OWCP requested that appellant submit a Form EN-1032 with respect to any employment activity performed for the prior 15 months.  It requested the information by letter dated January 24, 2013 and advised him to submit the form within 30 days or his compensation could be suspended.  The record establishes that appellant did not respond prior to the March 20, 2013 OWCP decision.

On appeal appellant asserts that he did not receive the Form EN-1032 because, at the time it was mailed, he was living in North Carolina.  He contended that he advised his vocational rehabilitation counselor of the change of address.  However, appellant’s address of record at the time of the mailing of the Form EN-1032 was his address in Waldorf, Maryland.  There is no evidence that he advised OWCP of a change of address in writing prior to that time.  The Form EN-1032 was properly addressed and duly mailed in the course of business to the address of record and it is presumed to have been received by appellant.  There is no contrary evidence of record to rebut this presumption.[9]

Based on the evidence of record, the Board finds that OWCP properly suspended appellant’s compensation effective March 21, 2013 pursuant to 20 C.F.R. § 10.528.

Appellant may submit new evidence or argument with a written request for reconsideration to OWCP within one year of this merit decision, pursuant to 5 U.S.C. § 8128(a) and 20 C.F.R. §§ 10.605 through 10.607. 



The Board finds that OWCP properly suspended appellant’s compensation effective March 21, 2013 for failure to submit a Form CA-1032 when requested.

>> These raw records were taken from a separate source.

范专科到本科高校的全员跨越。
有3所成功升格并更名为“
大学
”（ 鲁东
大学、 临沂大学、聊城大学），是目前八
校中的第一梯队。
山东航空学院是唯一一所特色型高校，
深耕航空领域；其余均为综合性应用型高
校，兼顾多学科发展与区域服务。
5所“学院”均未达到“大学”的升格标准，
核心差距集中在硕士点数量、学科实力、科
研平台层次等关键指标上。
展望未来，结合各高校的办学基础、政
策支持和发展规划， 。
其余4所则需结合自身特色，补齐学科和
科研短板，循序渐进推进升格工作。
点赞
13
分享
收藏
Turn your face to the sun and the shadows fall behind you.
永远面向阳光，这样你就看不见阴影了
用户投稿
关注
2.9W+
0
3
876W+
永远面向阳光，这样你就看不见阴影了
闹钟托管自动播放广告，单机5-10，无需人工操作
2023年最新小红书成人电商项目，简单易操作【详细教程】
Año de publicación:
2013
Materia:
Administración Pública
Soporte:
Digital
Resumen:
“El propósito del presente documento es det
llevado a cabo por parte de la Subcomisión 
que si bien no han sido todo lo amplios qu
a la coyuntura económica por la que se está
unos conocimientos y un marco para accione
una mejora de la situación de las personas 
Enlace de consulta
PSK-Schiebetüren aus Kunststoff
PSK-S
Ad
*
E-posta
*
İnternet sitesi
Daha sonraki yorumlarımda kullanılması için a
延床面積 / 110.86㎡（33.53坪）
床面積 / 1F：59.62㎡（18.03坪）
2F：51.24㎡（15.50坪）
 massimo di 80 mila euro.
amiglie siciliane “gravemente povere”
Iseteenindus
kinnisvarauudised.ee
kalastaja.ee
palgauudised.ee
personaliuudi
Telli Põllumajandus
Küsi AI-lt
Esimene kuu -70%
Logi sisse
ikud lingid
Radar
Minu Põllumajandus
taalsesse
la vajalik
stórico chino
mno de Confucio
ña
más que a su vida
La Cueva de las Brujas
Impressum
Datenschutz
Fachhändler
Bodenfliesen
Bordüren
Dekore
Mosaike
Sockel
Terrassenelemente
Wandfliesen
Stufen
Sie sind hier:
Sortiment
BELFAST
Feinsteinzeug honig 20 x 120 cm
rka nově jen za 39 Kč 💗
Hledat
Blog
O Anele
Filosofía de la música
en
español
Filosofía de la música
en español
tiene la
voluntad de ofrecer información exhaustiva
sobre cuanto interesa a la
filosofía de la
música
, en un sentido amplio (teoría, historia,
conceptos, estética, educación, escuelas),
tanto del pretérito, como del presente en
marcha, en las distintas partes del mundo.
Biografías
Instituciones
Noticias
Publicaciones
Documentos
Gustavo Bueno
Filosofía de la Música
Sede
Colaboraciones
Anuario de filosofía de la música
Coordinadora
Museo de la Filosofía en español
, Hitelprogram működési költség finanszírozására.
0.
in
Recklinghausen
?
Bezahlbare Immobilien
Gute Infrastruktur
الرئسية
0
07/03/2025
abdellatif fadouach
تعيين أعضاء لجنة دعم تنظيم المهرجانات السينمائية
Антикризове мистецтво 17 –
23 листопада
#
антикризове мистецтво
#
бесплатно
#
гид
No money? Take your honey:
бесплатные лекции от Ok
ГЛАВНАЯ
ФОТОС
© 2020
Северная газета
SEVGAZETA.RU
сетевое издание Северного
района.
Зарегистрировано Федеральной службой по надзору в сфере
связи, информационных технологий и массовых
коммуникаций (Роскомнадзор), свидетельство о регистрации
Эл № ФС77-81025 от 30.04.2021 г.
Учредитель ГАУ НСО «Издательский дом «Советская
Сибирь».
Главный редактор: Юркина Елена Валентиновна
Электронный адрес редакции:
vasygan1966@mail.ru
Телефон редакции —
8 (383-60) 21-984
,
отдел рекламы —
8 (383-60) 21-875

IT IS HEREBY ORDERED THAT the March 20, 2013 decision of the Office of Workers’ Compensation Programs is affirmed.

Issued: January 7, 2014

Washington, DC






                                                                                    Colleen Duffy Kiko, Judge

                                                                                    Employees’ Compensation Appeals Board





                                                                                    Michael E. Groom, Alternate Judge

                                                                                    Employees’ Compensation Appeals Board





                                                                                    James A. Haynes, Alternate Judge

                                                                                    Employees’ Compensation Appeals Board

    [1] 5 U.S.C. §§ 8101-8193.

    [2] On the traumatic injury form he filed on November 26, 2010, appellant listed a home address in Waldorf, Maryland.

[3] The vocational rehabilitation reports all bear appellant’s home address in Waldorf, Maryland.

   [4] 5 U.S.C. § 8106(b).

    [5] 20 C.F.R. § 10.528.

    [6] See N.G., Docket No. 12-981 (issued December 4, 2012); Lucille A. Pettaway, 55 ECAB 228 (2004); Demetrius Beverly, 53 ECAB 305 (2002).

[7] Supra note 4.

      [8] Michelle R. Littlejohn, 42 ECAB 463, 465 (1991).

[9] Appellant also asserted that he could not accept a position offered by the employing establishment because he had moved.  However, this issue is not currently before the Board.